What you are asked to do
The records below are to be reproduced exactly, with the pictures left out.

Supplied information

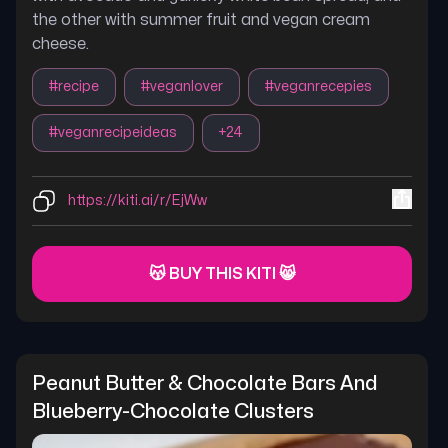
the other with summer fruit and vegan cream
cheese.
#
recipe
#
veganlover
#
veganrecepies
#
veganrecipeideas
+
24
https://kiti.ai/r/EjWw
😽 BUY THIS KITI 😸
Peanut Butter & Chocolate Bars And 
Blueberry-Chocolate Clusters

Output for this task
the other with summer fruit and vegan cream
cheese.
#
recipe
#
veganlover
#
veganrecepies
#
veganrecipeideas
+
24
https://kiti.ai/r/EjWw
😽 BUY THIS KITI 😸
Peanut Butter & Chocolate Bars And 
Blueberry-Chocolate Clusters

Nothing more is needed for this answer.